[WHAT THE TASK REQUIRES] Show, in full, each line of the data that contains "AMResorts".

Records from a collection
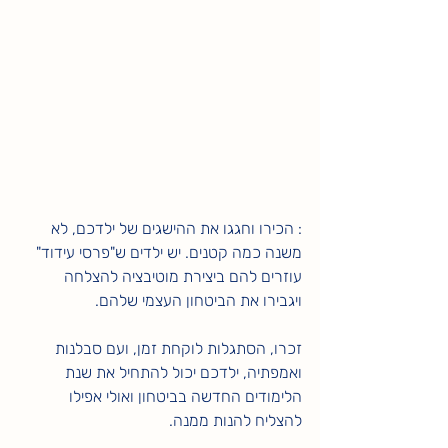
: הכירו וחגגו את ההישגים של ילדכם, לא 
משנה כמה קטנים. יש ילדים ש"פרסי עידוד" 
עוזרים להם ביצירת מוטיבציה להצלחה 
ויגבירו את הביטחון העצמי שלהם. 
זכרו, הסתגלות לוקחת זמן, ועם סבלנות 
ואמפתיה, ילדכם יכול להתחיל את שנת 
הלימודים החדשה בביטחון ואולי אפילו 
להצליח להנות ממנה.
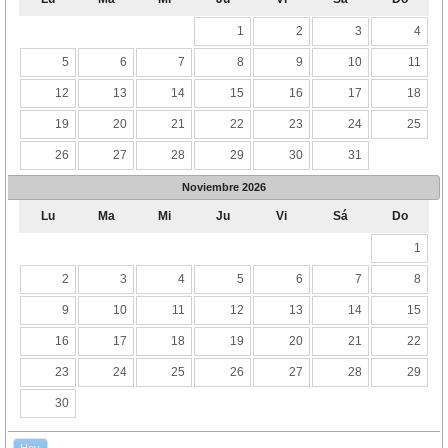
1
2
3
4
5
6
7
8
9
10
11
12
13
14
15
16
17
18
19
20
21
22
23
24
25
26
27
28
29
30
31
Noviembre
2026
Lu
Ma
Mi
Ju
Vi
Sá
Do
1
2
3
4
5
6
7
8
9
10
11
12
13
14
15
16
17
18
19
20
21
22
23
24
25
26
27
28
29
30
Hoy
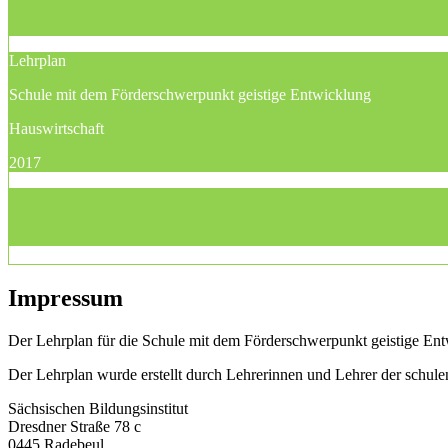
Lehrplan
Schule mit dem Förderschwerpunkt geistige Entwicklung
Hauswirtschaft
2017
Impressum
Der Lehrplan für die Schule mit dem Förderschwerpunkt geistige Entw
Der Lehrplan wurde erstellt durch Lehrerinnen und Lehrer der schu
Sächsischen Bildungsinstitut
Dresdner Straße 78 c
0445 Radebeul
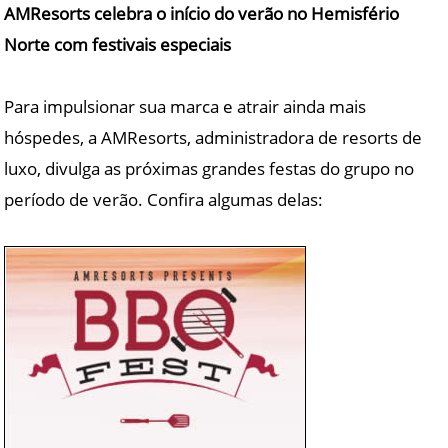
AMResorts celebra o início do verão no Hemisfério
Norte com festivais especiais
Para impulsionar sua marca e atrair ainda mais
hóspedes, a AMResorts, administradora de resorts de
luxo, divulga as próximas grandes festas do grupo no
período de verão. Confira algumas delas:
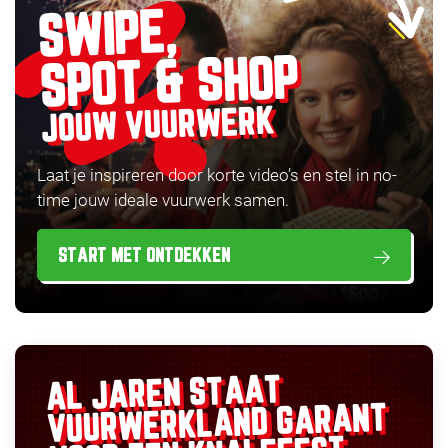
SWIPE,
SPOT & SHOP
JOUW VUURWERK
Laat je inspireren door korte video’s en stel in no-
time jouw ideale vuurwerk samen.
START MET ONTDEKKEN
AL JAREN STAAT
GARANT
VUURWERKLAND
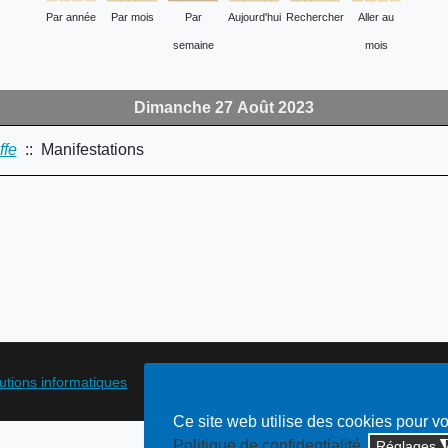
Par année
Par mois
Par
Aujourd'hui
Rechercher
Aller au
semaine
mois
Dimanche 27 Août 2023
ffe
:: Manifestations
lutions informatiques
Ce site web utilise des cookies pour v
Politique de confidentialité
Réglages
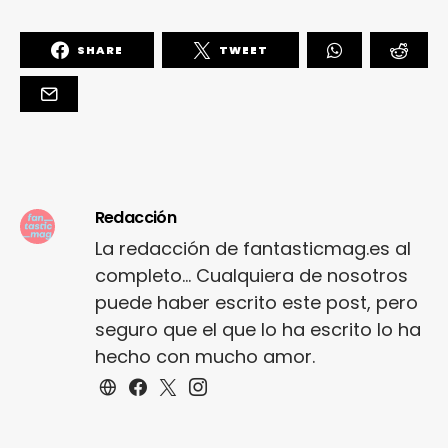
SHARE
TWEET
Redacción
La redacción de fantasticmag.es al
completo... Cualquiera de nosotros
puede haber escrito este post, pero
seguro que el que lo ha escrito lo ha
hecho con mucho amor.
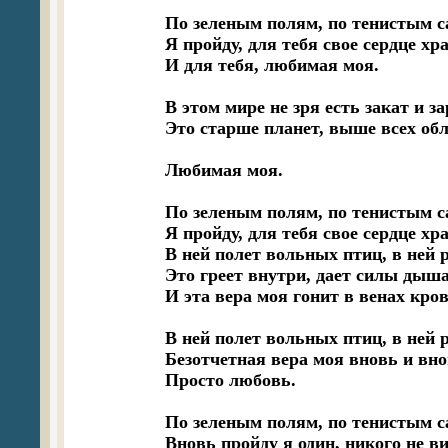
По зеленым полям, по тенистым са
Я пройду, для тебя свое сердце хра
И для тебя, любимая моя.

В этом мире не зря есть закат и за
Это старше планет, выше всех обл
Любимая моя.

По зеленым полям, по тенистым са
Я пройду, для тебя свое сердце хра
В ней полет вольных птиц, в ней р
Это греет внутри, дает силы дышат
И эта вера моя гонит в венах кров
В ней полет вольных птиц, в ней р
Безотчетная вера моя вновь и вно
Просто любовь.

По зеленым полям, по тенистым с
Вновь пройду я один, никого не ви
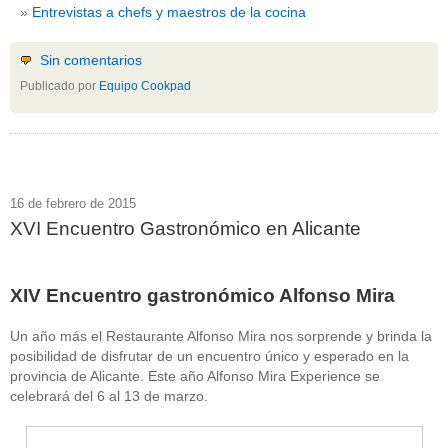
Entrevistas a chefs y maestros de la cocina
Sin comentarios
Publicado por
Equipo Cookpad
16 de febrero de 2015
XVI Encuentro Gastronómico en Alicante
XIV Encuentro gastronómico Alfonso Mira
Un año más el Restaurante Alfonso Mira nos sorprende y brinda la
posibilidad de disfrutar de un encuentro único y esperado en la
provincia de Alicante. Este año Alfonso Mira Experience se
celebrará del 6 al 13 de marzo.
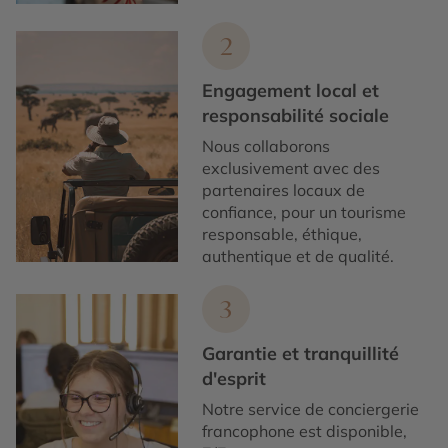
2
Engagement local et
responsabilité sociale
Nous collaborons
exclusivement avec des
partenaires locaux de
confiance, pour un tourisme
responsable, éthique,
authentique et de qualité.
3
Garantie et tranquillité
d'esprit
Notre service de conciergerie
francophone est disponible,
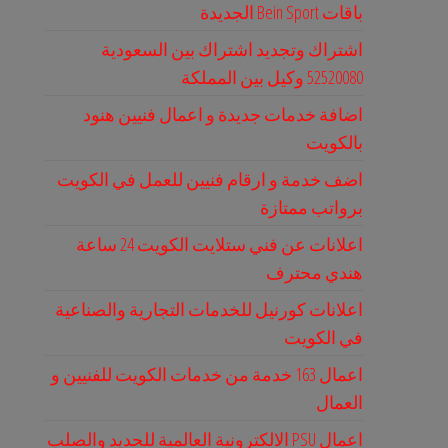
باقات Bein Sport الجديدة
اشتراك وتجديد اشتراك بين السعودية
52520080 وكيل بين المملكة
اضافة خدمات جديدة و اعمال فنيين هنود
بالكويت
اضف خدمة و ارقام فنيين للعمل في الكويت
برواتب ممتازة
اعلانات عن فني ستلايت الكويت 24 ساعة
هندي محترف
اعلانات كورنيل للخدمات التجارية والصناعية
في الكويت
اعمال 163 خدمة من خدمات الكويت للفنيين و
العمال
اعمال PSU الالكترونية العالمية للحديد والصلب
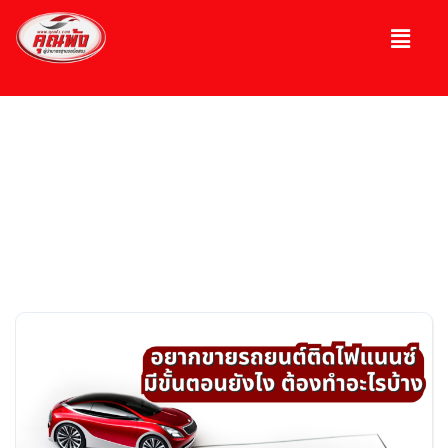
บทความ
ความรู้เกี่ยวกับรถ, รถมือ 2, รถหรู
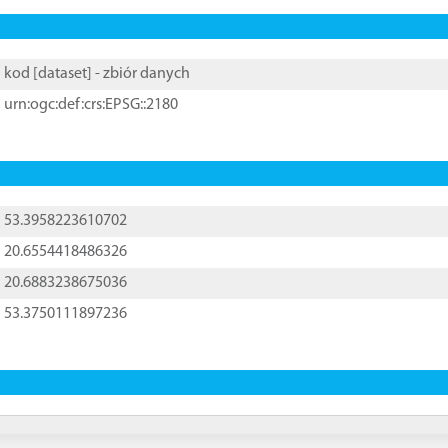
kod [
dataset
] - zbiór danych
urn:ogc:def:crs:EPSG::2180
53.3958223610702
20.6554418486326
20.6883238675036
53.3750111897236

[TASK RESULT]
AMResorts celebra o início do verão no Hemisfério
hóspedes, a AMResorts, administradora de resorts de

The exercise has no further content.